SK-MMFMNet: A multi-dimensional fusion network of remote sensing images and EEG signals for multi-scale marine target recognition

Abstract

Intelligent recognition of multi-scale marine targets remains pivotal in studying marine resources and transportation. Multi-scale marine target recognition faces challenges such as blurred image, noise interference, varied target sizes, and random target positions. However, these hardly affect the judgment of human brain which could adeptly capture multi-scale targets and disregard noise interference. Therefore, this study proposes an innovative approach to recognize multi-scale marine targets through taking full advantages of the texture, color and structural information provided by remote sensing images and the quick classification ability of human brains, called Selective Kernel & Multi-dimensional Multimodal Data Fusion Module Network (SK-MMFMNet), which fuses remote sensing images and electroencephalography (EEG) signals to improve the accuracy of classifying multi-scale marine targets. In this study, we construct a multi-scale marine target dataset, which includes both remote sensing images of islands, wind turbines, and ships and their corresponding EEG signals from subjects while viewing remote sensing images. Then, the proposed approach extends the Multimodal Transfer Module (MMTM) based on attention mechanism to a dual fusion module across channel and spatial dimensions to fusing MobileNetV3 and EEGNet. Also, we embed the Selective Kernel Module into MobileNetV3 for addressing multi-scale features.
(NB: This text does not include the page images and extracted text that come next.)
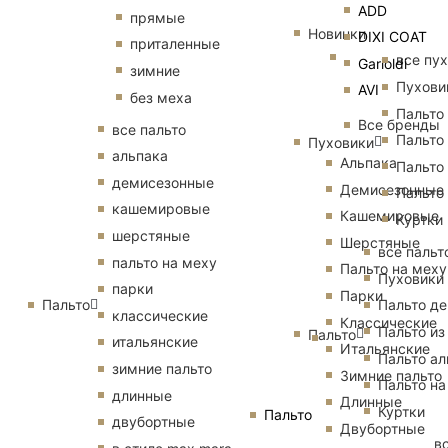
ADD
прямые
Новинки
DIXI COAT
приталенные
все пу
Garioldi
зимние
Пухови
AVI
без меха
Пальто
Все бренды
все пальто
Пальто
Пуховики
альпака
Альпака
Пальто
демисезонные
Демисезонные
Пальто
кашемировые
Кашемировые
Куртки
шерстяные
Шерстяные
все пальт
пальто на меху
Пальто на меху
Пуховики
парки
Парки
Пальто
Пальто д
классические
Классические
Пальто из
Пальто
итальянские
Итальянские
Пальто ал
зимние пальто
Зимние пальто
Пальто на
длинные
Длинные
Куртки
Пальто
двубортные
Двубортные
в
The average experimental results across the three multi-scale marine target sub-dataset show that SK-MMFMNet exhibited accuracy improvements of 2.88 %, 21.60 %, and 1.08 %, moreover, F1-Score increments of 24.60 %, 162.22 %, and 14.32 % compared to MobileNetV3, EEGNet, and MMTMNet (MMTM-based fusion network). Visual analysis via Grad-CAM demonstrates that benefiting from EEG signals and Selective Kernel Module, our proposed SK-MMFMNet adjusts the network attention to exactly focus on the multi-scale target area, and thus achieves the best performance. Meanwhile, T-SNE visualization also proves the effectiveness of the three fusion modules and EEG signals for feature extraction. This study offers a valuable and promising insight for intelligent recognition of multi-scale marine targets.